Iranian President Hassan Rouhani said Wednesday that the government has the support of Supreme Leader Ayatollah Ali Khamenei and the nation in nuclear talks with the West, according to IRNA.
He was responding to criticism of the opponents lobbying to withdraw from the nuclear talks.
The president said that the political parties can express their views democratically, but, the government will not allow them to sabotage the nuclear deal struck on Novermber 24.
President Rouhani said that he got manadate from the nation in the presidential election on June 23 and permission from the Supreme Leader to go ahead with nuclear talks with the western governments.

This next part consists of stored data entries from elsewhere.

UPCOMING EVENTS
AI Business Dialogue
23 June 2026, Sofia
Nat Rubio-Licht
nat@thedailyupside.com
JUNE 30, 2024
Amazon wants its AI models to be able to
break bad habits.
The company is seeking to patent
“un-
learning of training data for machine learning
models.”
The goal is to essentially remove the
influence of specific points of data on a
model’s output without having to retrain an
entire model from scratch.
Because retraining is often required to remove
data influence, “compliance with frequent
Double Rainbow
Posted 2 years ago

The President said that representatives of the government are currently working with representatives of the western governments to reach a Comprehensive Agreement on the dispute over the national nuclear program.
On domestic policy, the President said that nothing is more important than unity, intimacy and cooperation among the people.

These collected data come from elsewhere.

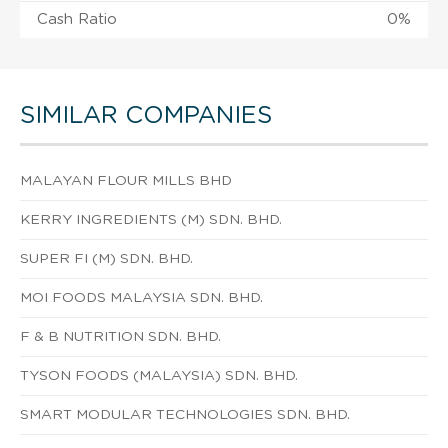
Cash Ratio
0%
SIMILAR COMPANIES
MALAYAN FLOUR MILLS BHD
KERRY INGREDIENTS (M) SDN. BHD.
SUPER FI (M) SDN. BHD.
MOI FOODS MALAYSIA SDN. BHD.
F & B NUTRITION SDN. BHD.
TYSON FOODS (MALAYSIA) SDN. BHD.
SMART MODULAR TECHNOLOGIES SDN. BHD.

The President said that the government advocates democracy and the democratic decision making allowing the people to speak out their grievances.
ˈToday, the people have become closer to each other and political parties tolerate each other more than before,ˈ Rouhani said.
In light of national unity, the nation will put behind all the difficulties.
Final nuclear agreement likely to be signed in July – Gary Sick
Meanwhile, an American Middle East analyst has said that the final nuclear deal between Iran and the G5+1 would probably be signed in July.
Signals coming from both sides indicate that the final agreement could be signed by July 20, Gary Sick told IRNA in an exclusive interview which was published on Wednesday.
Sick, who served on the staff of the US National Security Council under three US presidents (Gerald Ford, Jimmy Carter, and Ronald Reagan) noted that President Barack Obama hoped to use the achievement as a key point in the US Congress midterm election in 2014.
The academic who is also a specialist on Iran, made the remarks while commenting on the ongoing nuclear talks between experts of Iran and the world six big powers (five permanent members of the UN Security Council plus Germany) in New York.
Experts from Iran and the six countries resumed their negotiations in New York on Tuesday on the sidelines of the third session of the Preparatory Committee for the 2015 Review Conference of the Parties to the Treaty on the Non-Proliferation of Nuclear Weapons.
The expert-level talks are co-presided by head of the Iranian nuclear negotiating team Hamid Baeidinejad, who is director general for political and international security affairs at Iran’s Foreign Ministry, and Stephen Clement, an aide to the European Union foreign policy chief Catherine Ashton.
Participants in the ongoing talks are exchanging views on details of the final agreement and discussing its technical issues to present it to the official meeting, Sick told IRNA.
The US president is interested to have the job done as soon as possible, Sick added.